Community structure
From Wikipedia, the free encyclopedia
This article may require cleanup to meet Wikipedia's quality standards. Please improve this article if you can. (December 2006) |
Contents |
[edit] What is a community structure?
In the study of real networks, many different characteristics have been found to be common including the small-world property, heavy-tailed degree distributions, and clustering, among others.[1] Another characteristic often seen in real networks is the emergence of community structures.
In the context of networks, community structures are groups of nodes which are more densely interconnected with each other than with the rest of the network. As shown in the example image to the right, nodes within a community are much more likely to be connected with another node in the community than with a node outside the community. This inhomogeneity suggests that the network has certain natural divisions within it.

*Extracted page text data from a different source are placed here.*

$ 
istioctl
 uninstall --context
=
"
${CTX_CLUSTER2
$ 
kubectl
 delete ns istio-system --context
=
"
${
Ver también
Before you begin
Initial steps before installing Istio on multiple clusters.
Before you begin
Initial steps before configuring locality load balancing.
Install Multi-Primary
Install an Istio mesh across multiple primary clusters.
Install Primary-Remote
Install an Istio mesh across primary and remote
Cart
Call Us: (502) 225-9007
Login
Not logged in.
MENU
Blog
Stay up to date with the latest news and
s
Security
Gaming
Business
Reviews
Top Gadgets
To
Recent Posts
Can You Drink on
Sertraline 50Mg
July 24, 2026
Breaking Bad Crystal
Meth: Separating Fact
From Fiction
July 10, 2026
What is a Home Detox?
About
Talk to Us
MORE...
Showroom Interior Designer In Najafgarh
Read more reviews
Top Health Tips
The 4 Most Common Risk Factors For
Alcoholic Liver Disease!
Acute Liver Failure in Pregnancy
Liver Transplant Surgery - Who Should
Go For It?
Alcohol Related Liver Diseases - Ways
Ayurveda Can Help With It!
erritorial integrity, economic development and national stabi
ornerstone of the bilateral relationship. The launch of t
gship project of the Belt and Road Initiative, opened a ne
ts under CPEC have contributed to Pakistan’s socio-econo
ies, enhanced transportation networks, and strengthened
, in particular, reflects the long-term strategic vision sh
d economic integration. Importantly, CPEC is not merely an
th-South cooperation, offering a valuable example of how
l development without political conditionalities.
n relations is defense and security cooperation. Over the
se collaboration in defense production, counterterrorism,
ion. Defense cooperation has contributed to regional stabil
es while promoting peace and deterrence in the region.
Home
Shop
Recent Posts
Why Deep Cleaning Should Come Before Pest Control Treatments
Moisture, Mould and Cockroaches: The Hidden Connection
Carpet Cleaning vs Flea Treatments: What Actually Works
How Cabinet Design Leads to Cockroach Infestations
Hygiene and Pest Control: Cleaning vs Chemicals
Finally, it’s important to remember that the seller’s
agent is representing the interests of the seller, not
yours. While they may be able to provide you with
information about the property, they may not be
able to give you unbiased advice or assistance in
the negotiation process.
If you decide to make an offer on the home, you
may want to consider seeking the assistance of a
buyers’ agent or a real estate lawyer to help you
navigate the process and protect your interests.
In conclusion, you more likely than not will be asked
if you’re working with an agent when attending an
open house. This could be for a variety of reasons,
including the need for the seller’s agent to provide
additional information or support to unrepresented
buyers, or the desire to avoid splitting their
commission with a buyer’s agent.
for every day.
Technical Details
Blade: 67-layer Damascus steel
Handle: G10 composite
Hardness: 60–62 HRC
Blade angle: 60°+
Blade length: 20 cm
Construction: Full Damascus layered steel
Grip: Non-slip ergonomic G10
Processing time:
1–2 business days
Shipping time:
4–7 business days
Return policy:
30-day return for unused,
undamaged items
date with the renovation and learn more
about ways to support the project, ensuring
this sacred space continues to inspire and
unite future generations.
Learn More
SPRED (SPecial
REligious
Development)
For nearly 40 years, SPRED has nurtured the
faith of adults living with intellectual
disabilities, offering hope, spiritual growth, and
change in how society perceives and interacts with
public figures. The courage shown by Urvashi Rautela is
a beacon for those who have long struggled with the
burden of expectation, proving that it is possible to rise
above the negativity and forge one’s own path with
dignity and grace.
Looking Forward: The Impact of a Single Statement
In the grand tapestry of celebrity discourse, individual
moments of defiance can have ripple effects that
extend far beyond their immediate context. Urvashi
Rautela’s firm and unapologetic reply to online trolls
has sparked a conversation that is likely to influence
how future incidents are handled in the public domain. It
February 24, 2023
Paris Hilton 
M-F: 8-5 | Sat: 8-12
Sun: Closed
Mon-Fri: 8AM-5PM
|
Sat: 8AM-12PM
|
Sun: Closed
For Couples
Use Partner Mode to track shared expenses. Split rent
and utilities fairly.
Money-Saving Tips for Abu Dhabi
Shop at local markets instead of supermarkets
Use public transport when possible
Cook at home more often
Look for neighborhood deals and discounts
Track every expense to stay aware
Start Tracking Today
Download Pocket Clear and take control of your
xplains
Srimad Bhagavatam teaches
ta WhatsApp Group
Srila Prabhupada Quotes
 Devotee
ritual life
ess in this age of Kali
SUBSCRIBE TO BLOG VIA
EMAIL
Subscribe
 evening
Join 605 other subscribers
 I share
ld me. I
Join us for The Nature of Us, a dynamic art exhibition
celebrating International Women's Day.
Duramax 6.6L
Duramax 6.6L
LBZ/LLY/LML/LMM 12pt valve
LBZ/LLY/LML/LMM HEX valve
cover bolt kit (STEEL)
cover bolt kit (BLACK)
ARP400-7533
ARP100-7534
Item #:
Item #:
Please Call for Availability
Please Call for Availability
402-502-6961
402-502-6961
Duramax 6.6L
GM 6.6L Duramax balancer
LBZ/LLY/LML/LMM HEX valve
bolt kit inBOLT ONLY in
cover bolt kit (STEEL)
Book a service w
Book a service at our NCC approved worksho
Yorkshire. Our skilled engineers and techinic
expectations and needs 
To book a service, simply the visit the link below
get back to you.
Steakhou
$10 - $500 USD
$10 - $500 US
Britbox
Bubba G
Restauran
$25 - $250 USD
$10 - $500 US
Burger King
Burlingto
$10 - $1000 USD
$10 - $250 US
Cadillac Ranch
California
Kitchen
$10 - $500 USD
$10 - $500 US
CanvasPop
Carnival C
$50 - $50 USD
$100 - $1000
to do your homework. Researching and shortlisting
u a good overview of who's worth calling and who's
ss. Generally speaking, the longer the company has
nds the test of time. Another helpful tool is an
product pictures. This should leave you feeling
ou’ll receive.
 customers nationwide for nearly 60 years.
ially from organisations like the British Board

Not all networks must contain community structures. In fact, many network models, such as the Erdős–Rényi model and the BA model, do not produce community structures.
[edit] Why are we interested in them?
Community structures are quite common in real networks. Social networks often include community groups (the origin of the term, in fact) based on common location, interests, occupation, etc. Metabolic networks have communities based on functional groupings. Citation networks form communities by research topic.[1] Being able to identify these sub-structures within a network can provide insight into how network function and topology affect each other.
[edit] Algorithms for finding communities?
Finding community substructures within an arbitrary network can be a difficult task. The number of communities within the network, if any, is unknown. These communities might not be of equal size, nor mutually exclusive. Despite these difficulties, however, several methods for community finding have been developed and employed with varying success.
[edit] Minimum-cut method
One of the oldest algorithms for dividing networks into parts is the minimum-cut method. This sees prominent use in load-balancing in parallel-computing applications because it minimizes necessary communication between processor nodes.
In the minimum-cut method, the network is divided into a set number of parts, each of approximately the same size chosen such that the number of edges between groups is minimized. This method works well for dividing up a problem for different processors in a parallel computer, but it is less than ideal for finding community structures in a network since it will find communities regardless of whether they are implicit in the structure, and it will only find a set number of them.[2]
[edit] Hierarchical clustering
Another method for finding community structures in networks is hierarchical clustering. A detailed description of this method is beyond the scope of this entry, please see hierarchical clustering.
[edit] Newman-Girvan algorithm
Another fairly successful algorithm for finding clusters is the Newman-Girvan algorithm[1] which is based on the measurement of betweenness centrality. This algorithm works well, but it runs too slowly to be practical on large networks.[3]
[edit] References
- ^ a b c | Community structure in social and biological networks, M. Girvan and M. E. J. Newman, Proc. Natl. Acad. Sci. USA 99, 7821-7826 (2002).
- ^ Personal notes from a seminar given by Mark Newman at the University of Notre Dame, October 27, 2006
- ^ | Fast algorithm for detecting community structure in networks, M. E. J. Newman, Phys. Rev. E 69, 066133 (2004).